BoltDB logically organizes data by buckets. A bucket can be regarded as a namespace, which is a collection of KV pairs, similar to the concept of buckets for object storage. Each Bucket corresponds to a B+ tree, and namespaces can be nested, so BoltDB also allows nesting between buckets. Implementationally, the page ID of the root node of the child bucket is nested on the parent bucket leaf node.

Each DB file is a set of tree organized B+ trees. We know that for B+ trees, branch nodes are used for lookup, and leaf nodes are used for storing data.

The top layer of the B+ tree, in particular, is called the root bucket, and all its leaf nodes hold the page IDS of the sub-bucket B+ root.
Other B+ trees, let’s call them data buckets, may have leaf nodes that are either normal user data or page ids of subbucket B+ roots.
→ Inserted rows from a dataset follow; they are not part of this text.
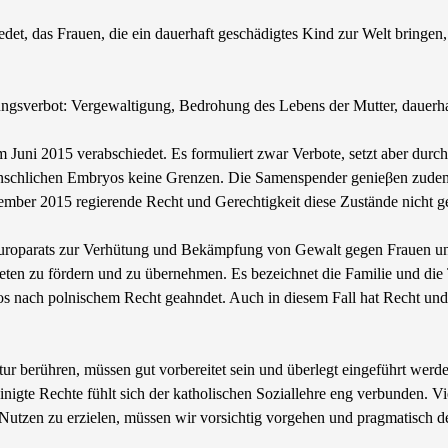
det, das Frauen, die ein dauerhaft geschädigtes Kind zur Welt bringen
bungsverbot: Vergewaltigung, Bedrohung des Lebens der Mutter, dauer
m Juni 2015 verabschiedet. Es formuliert zwar Verbote, setzt aber dur
enschlichen Embryos keine Grenzen. Die Samenspender genieβen zudem
ember 2015 regierende Recht und Gerechtigkeit diese Zustände nicht g
roparats zur Verhütung und Bekämpfung von Gewalt gegen Frauen und
eten zu fördern und zu übernehmen. Es bezeichnet die Familie und die T
 nach polnischem Recht geahndet. Auch in diesem Fall hat Recht und G
berühren, müssen gut vorbereitet sein und überlegt eingeführt werden.
nigte Rechte fühlt sich der katholischen Soziallehre eng verbunden. Vie
Nutzen zu erzielen, müssen wir vorsichtig vorgehen und pragmatisch d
Compared with ordinary B+ trees, BoltDB’s B+ trees have several special features:

The number of branches of a node is not a fixed range, but is limited by the sum of the size of its elements, which is the page size.
A branch node has the smallest key of the branch to which it points.
All the leaves are not connected end to end through a linked list.
There is no guarantee that all leaf nodes are in the same layer.

In terms of code organization, boltDB index related source files are as follows:

Bucket. go: high-level encapsulation of bucket operations. Including the increase, deletion, change and check of KV, sub bucket and B+ tree split and merge.
Node. go: Operations on stored elements and relationships between nodes. The detailed logic of adding and deleting, loading and dropping elements stored in nodes, accessing child sibling elements, splitting and merging.
Cursor. go: Implements a function similar to iterator, can be in B+ tree leaf nodes for random walk.

This paper is divided into three parts, from part to whole to reveal how BoltDB index design step by step. Firstly, we disassemble the basic unit of the tree, then analyze the traversal implementation of bucket, and finally analyze the growth and balance process of the tree.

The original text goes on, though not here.